▶ _Problem description_: Word for word, give the records again, dropping any picture they hold.
::::
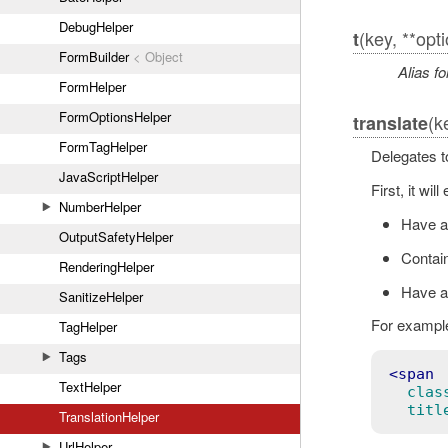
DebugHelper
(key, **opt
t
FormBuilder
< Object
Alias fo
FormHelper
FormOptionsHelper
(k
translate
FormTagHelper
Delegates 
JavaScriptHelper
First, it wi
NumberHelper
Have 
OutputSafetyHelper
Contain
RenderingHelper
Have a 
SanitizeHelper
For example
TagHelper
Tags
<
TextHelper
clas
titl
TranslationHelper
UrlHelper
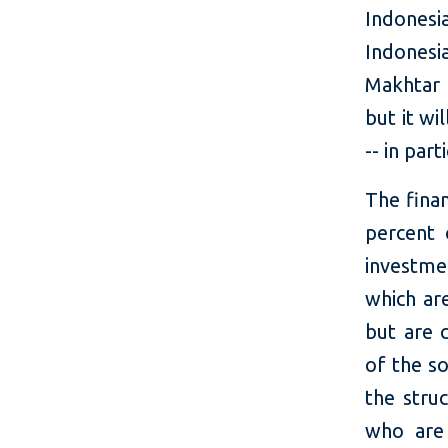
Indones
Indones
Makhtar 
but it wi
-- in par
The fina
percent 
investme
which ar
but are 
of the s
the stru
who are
::::
▶ _Task response_:
DebugHelper
(key, **opt
t
FormBuilder
< Object
Alias fo
FormHelper
FormOptionsHelper
(k
translate
FormTagHelper
Delegates 
JavaScriptHelper
First, it wi
NumberHelper
Have 
OutputSafetyHelper
Contain
RenderingHelper
Have a 
SanitizeHelper
For example
TagHelper
Tags
<
TextHelper
clas
titl
TranslationHelper
UrlHelper
Indones
Indones
Makhtar 
but it wi
-- in par
The fina
percent 
investme
which ar
but are 
of the s
the stru
who are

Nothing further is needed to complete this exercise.